Kabut yang turun agak tebal di sekitar puncak gunung ini membuat pandangan
Pendekar Rajawali Sakti agak terhalang. Tapi, kakinya terus saja melangkah
perlahan-lahan mendekati dua batu kembar yang ditunjuk si Mata Dewa Kesatu
sebagai tempat tinggal Siluman Muka Kodok. Rangga baru berhenti melangkah
setelah dekat dengan dua batu kembar itu. Kini, jaraknya tinggal sekitar dua
batang tombak lagi. Sebentar diamatinya kedua batu yang bentuk dan ukurannya
persis itu. Seakan, memang sengaja dibuat seperti sebuah gerbang masuk. Tapi,
sebenarnya kedua batu itu memang dibentuk oleh alam.

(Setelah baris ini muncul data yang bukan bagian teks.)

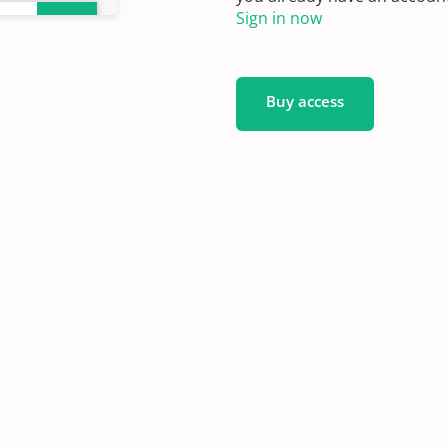
Sign in now
Buy access
n
n
n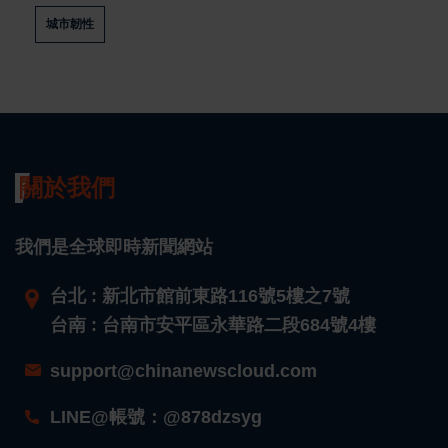
城市韌性
關於我們
我們是全球即時新聞網站
台北 : 新北市館前東路116號5樓之7號
台南 : 台南市安平區永華路二段684號4樓
support@chinanewscloud.com
LINE@帳號：@878dzsyg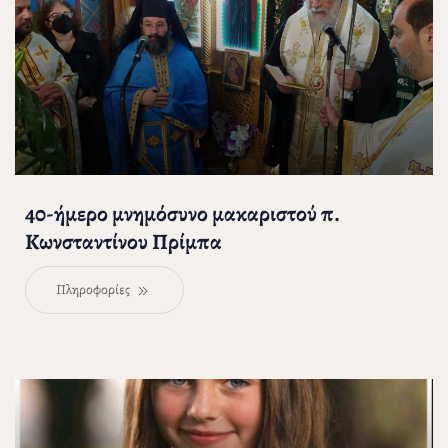
40-ήμερο μνημόσυνο μακαριστού π.
Κωνσταντίνου Πρίμπα
Πληροφορίες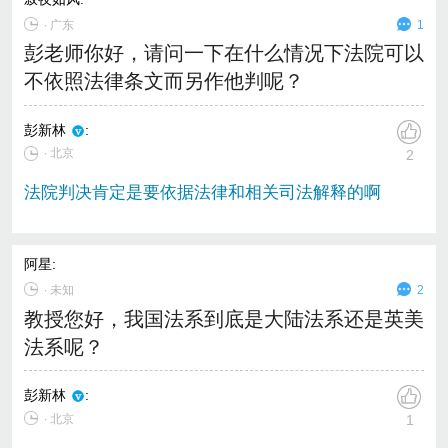
∙
广东
1
彭老师你好，请问一下在什么情况下法院可以
不依照法律条文而另作他判呢？
彭新林
:
∙ 北京
2
法院判决肯定是要依据法律和相关司法解释的啊
阿星
:
∙
未知
2
教授您好，我国法系到底是大陆法系还是英美
法系呢？
彭新林
:
∙ 北京
1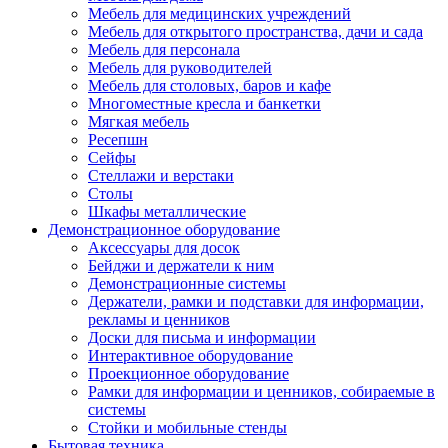
Мебель для медицинских учреждений
Мебель для открытого пространства, дачи и сада
Мебель для персонала
Мебель для руководителей
Мебель для столовых, баров и кафе
Многоместные кресла и банкетки
Мягкая мебель
Ресепшн
Сейфы
Стеллажи и верстаки
Столы
Шкафы металлические
Демонстрационное оборудование
Аксессуары для досок
Бейджи и держатели к ним
Демонстрационные системы
Держатели, рамки и подставки для информации,
рекламы и ценников
Доски для письма и информации
Интерактивное оборудование
Проекционное оборудование
Рамки для информации и ценников, собираемые в
системы
Стойки и мобильные стенды
Бытовая техника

"Siluman Muka Kodok! Keluar kau...!" seru Rangga lantang menggelegar. Suara
yang dikeluarkan Pendekar Rajawali Sakti dengan disertai pengerahan tenaga itu
menggema bagai hendak meruntuhkan puncak gunung ini. Sebentar Pendekar
Rajawali Sakti ter-diam menunggu, namun tak terdengar sahutan sedikit pun. Dan
hanya terdengar gema suaranya saja yang memantul.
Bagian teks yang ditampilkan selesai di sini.